(Dataset entries)
────────

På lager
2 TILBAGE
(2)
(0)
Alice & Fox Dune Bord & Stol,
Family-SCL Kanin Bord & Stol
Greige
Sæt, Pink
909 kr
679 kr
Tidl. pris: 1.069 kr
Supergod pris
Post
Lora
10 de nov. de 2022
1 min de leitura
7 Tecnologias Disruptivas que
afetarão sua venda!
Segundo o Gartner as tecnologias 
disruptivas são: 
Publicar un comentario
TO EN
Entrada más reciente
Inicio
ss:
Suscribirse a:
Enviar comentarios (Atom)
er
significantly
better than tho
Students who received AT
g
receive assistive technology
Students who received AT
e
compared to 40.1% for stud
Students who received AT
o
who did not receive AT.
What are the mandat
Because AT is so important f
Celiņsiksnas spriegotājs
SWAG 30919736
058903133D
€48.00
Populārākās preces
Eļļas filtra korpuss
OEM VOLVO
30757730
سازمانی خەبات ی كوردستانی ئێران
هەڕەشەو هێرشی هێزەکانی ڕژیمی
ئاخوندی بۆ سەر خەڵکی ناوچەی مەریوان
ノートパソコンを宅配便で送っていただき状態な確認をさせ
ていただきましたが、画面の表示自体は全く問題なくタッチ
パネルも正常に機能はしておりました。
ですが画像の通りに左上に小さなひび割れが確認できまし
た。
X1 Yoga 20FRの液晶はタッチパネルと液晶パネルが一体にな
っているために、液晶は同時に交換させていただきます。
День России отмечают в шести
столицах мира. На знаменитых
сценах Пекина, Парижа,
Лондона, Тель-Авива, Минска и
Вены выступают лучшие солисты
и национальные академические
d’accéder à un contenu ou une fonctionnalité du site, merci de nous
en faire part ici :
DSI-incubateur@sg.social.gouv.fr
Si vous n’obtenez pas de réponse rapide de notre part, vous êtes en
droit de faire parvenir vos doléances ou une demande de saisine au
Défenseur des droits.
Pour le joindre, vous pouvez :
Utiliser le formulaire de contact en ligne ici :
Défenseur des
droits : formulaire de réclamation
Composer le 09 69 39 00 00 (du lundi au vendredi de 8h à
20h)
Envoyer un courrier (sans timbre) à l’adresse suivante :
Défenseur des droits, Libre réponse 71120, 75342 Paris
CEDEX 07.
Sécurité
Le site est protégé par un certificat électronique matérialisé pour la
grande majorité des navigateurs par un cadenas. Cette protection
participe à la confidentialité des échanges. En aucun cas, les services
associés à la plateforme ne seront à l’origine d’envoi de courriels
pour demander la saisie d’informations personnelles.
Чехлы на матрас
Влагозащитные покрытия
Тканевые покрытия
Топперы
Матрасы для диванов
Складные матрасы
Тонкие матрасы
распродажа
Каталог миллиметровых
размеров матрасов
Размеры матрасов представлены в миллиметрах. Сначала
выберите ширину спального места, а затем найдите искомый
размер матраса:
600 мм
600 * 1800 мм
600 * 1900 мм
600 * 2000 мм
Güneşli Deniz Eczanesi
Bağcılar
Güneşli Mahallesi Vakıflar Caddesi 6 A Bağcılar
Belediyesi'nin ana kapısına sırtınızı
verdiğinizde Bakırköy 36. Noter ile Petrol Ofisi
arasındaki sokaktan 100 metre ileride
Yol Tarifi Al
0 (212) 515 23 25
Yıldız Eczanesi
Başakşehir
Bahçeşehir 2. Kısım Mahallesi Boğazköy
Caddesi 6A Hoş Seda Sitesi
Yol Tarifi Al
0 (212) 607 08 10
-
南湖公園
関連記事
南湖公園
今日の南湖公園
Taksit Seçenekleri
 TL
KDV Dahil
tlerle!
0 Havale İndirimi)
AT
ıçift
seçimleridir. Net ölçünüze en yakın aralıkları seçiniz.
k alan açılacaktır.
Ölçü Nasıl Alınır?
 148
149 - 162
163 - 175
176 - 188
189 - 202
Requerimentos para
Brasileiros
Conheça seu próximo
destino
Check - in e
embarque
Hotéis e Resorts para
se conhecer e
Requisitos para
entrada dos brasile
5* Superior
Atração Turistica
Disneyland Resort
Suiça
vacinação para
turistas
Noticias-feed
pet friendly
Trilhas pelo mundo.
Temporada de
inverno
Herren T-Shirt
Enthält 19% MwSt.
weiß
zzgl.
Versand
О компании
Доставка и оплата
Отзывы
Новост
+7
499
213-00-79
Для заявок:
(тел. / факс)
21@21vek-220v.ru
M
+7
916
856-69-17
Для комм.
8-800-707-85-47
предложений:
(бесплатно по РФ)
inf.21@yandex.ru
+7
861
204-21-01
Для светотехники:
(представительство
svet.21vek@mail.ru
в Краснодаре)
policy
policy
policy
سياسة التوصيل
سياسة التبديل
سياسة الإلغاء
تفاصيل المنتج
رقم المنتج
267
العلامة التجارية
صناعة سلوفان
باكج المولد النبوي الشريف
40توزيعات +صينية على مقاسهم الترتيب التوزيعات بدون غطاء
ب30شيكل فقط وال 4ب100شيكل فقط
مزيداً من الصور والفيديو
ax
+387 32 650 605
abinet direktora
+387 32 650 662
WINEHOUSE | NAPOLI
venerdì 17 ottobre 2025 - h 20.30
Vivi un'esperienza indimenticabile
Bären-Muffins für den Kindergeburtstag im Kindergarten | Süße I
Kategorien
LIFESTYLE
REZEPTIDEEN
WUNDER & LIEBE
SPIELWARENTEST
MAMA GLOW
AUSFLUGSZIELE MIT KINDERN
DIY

────────

Task statement ::
Each line from the top of the records down to the one with "Publicar un comentario" must be retyped exactly; include both ends and nothing else.

Your response ::
På lager
2 TILBAGE
(2)
(0)
Alice & Fox Dune Bord & Stol,
Family-SCL Kanin Bord & Stol
Greige
Sæt, Pink
909 kr
679 kr
Tidl. pris: 1.069 kr
Supergod pris
Post
Lora
10 de nov. de 2022
1 min de leitura
7 Tecnologias Disruptivas que
afetarão sua venda!
Segundo o Gartner as tecnologias 
disruptivas são: 
Publicar un comentario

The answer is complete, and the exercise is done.